<<<<

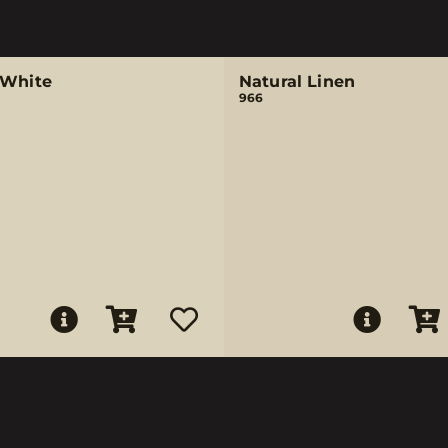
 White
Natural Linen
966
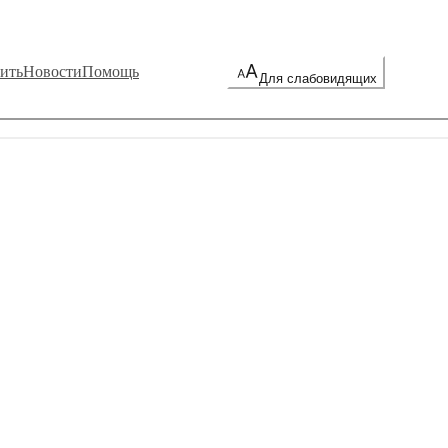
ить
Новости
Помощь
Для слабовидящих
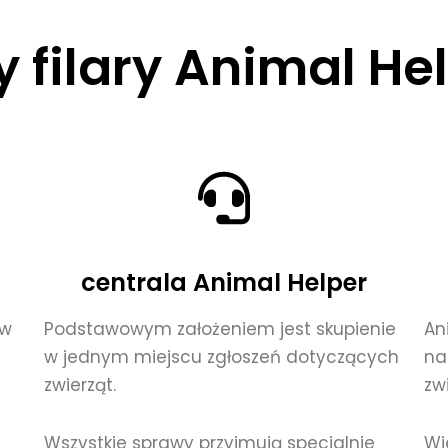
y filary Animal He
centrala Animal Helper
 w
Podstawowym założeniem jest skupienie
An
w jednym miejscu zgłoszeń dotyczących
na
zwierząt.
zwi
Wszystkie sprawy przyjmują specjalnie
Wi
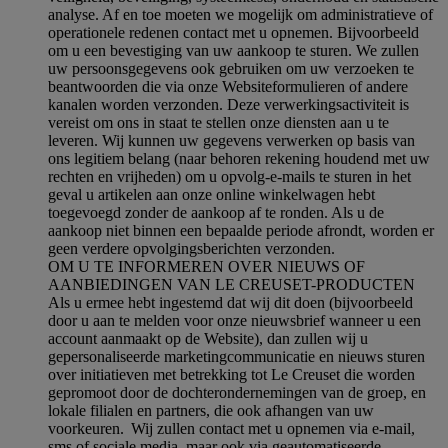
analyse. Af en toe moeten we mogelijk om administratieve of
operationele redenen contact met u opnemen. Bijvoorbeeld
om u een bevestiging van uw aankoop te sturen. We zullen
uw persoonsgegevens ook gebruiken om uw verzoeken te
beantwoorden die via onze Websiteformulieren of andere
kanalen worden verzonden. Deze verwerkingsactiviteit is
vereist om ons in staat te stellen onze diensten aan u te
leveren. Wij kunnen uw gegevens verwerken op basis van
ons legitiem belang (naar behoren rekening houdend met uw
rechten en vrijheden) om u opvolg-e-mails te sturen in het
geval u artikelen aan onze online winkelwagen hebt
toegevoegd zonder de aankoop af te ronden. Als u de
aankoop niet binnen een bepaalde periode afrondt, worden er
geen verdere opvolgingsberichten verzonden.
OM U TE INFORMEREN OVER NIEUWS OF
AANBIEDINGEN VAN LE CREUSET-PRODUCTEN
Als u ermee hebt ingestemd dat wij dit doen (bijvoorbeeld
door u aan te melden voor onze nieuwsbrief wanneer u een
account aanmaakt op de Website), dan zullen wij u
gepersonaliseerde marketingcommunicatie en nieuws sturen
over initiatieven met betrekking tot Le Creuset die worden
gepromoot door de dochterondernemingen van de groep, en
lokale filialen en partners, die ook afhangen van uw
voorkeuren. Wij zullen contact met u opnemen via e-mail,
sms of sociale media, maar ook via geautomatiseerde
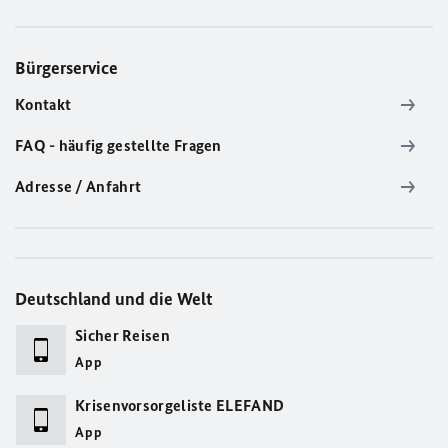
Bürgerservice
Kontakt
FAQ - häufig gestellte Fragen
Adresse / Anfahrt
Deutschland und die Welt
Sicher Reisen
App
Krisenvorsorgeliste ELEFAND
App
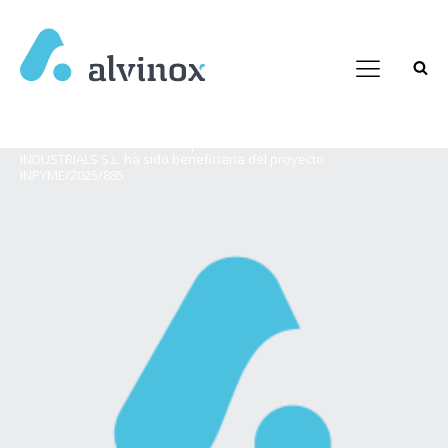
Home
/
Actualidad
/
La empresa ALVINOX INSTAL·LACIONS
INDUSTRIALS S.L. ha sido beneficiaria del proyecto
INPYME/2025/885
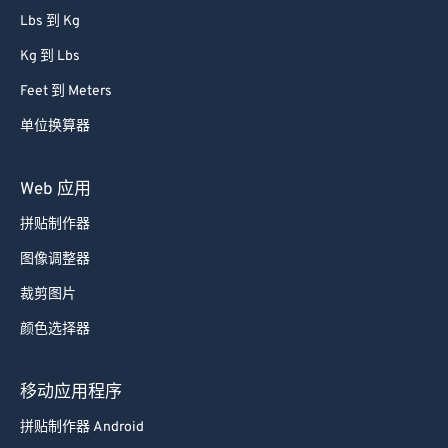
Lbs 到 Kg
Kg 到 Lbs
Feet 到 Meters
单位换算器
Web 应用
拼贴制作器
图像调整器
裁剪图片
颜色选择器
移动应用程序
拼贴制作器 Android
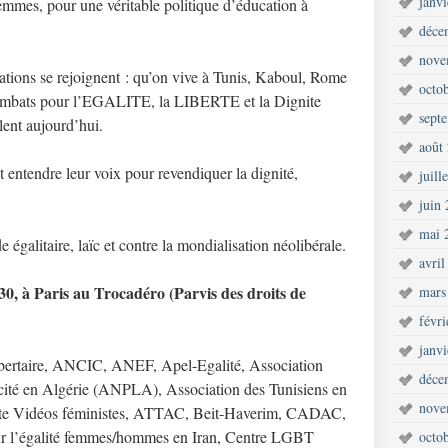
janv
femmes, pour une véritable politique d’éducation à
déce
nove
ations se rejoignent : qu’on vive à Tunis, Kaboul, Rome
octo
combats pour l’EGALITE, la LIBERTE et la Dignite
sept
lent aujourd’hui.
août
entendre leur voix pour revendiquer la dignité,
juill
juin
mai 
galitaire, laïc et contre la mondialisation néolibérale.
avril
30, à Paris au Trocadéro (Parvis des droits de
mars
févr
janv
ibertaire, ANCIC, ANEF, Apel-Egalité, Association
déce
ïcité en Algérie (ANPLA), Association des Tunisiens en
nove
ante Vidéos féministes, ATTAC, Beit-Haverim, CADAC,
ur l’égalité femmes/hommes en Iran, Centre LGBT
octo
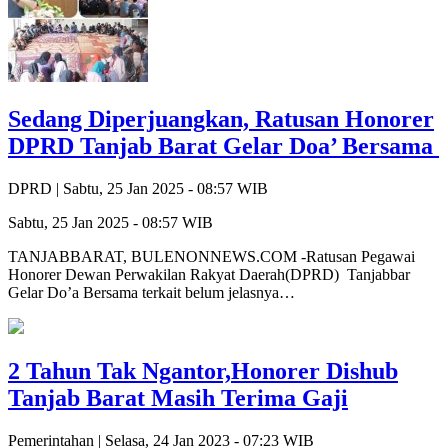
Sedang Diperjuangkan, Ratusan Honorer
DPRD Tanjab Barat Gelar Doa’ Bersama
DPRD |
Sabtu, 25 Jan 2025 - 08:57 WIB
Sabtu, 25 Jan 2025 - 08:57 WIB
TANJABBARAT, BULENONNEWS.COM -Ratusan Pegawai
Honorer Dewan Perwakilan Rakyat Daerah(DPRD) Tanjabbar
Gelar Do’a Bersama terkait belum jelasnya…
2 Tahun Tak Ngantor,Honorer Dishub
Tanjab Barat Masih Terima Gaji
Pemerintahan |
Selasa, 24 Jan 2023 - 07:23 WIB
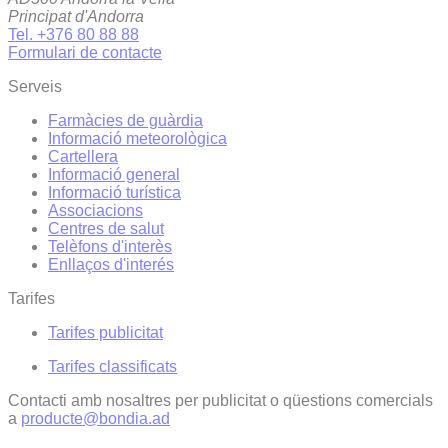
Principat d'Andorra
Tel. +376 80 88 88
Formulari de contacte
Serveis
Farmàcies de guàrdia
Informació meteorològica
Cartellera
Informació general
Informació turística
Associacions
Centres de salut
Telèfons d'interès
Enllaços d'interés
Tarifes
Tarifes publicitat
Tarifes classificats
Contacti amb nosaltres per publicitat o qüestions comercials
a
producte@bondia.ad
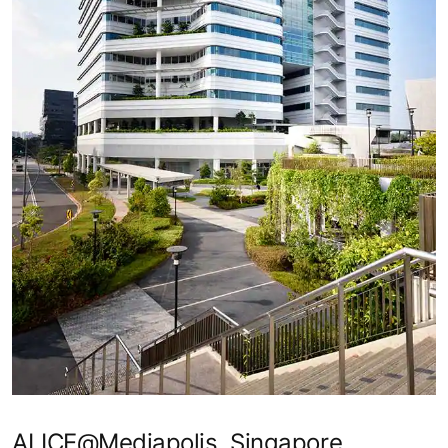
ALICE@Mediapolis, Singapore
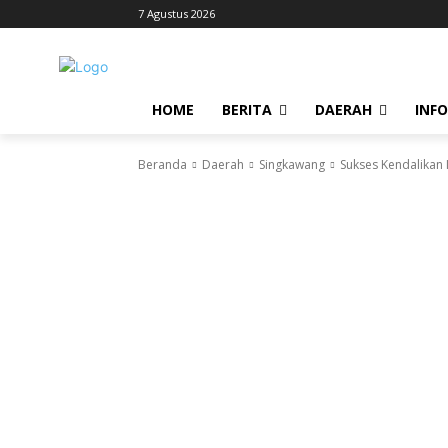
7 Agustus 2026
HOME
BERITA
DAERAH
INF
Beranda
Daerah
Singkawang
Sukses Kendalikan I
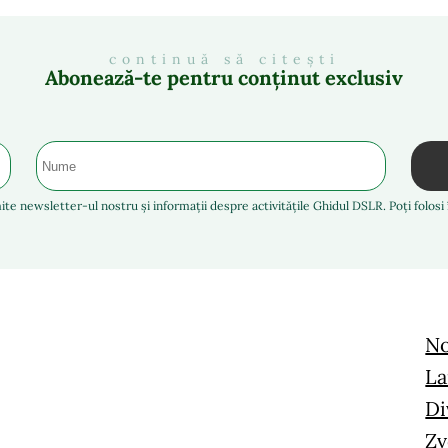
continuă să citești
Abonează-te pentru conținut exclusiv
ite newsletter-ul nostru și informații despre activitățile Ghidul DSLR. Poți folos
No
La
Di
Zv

>>>>

__What you are asked to do__: Return only the lines running from the start of the entries above to the line that contains "vereist om ons", inclusive, and omit every picture.

__Result of this task__:
 White
Natural Linen
966
ить
Новости
Помощь
Для слабовидящих
y filary Animal He
centrala Animal Helper
 w
Podstawowym założeniem jest skupienie
An
w jednym miejscu zgłoszeń dotyczących
na
zwierząt.
zwi
Wszystkie sprawy przyjmują specjalnie
Wi
analyse. Af en toe moeten we mogelijk om administratieve of
operationele redenen contact met u opnemen. Bijvoorbeeld
om u een bevestiging van uw aankoop te sturen. We zullen
uw persoonsgegevens ook gebruiken om uw verzoeken te
beantwoorden die via onze Websiteformulieren of andere
kanalen worden verzonden. Deze verwerkingsactiviteit is
vereist om ons in staat te stellen onze diensten aan u te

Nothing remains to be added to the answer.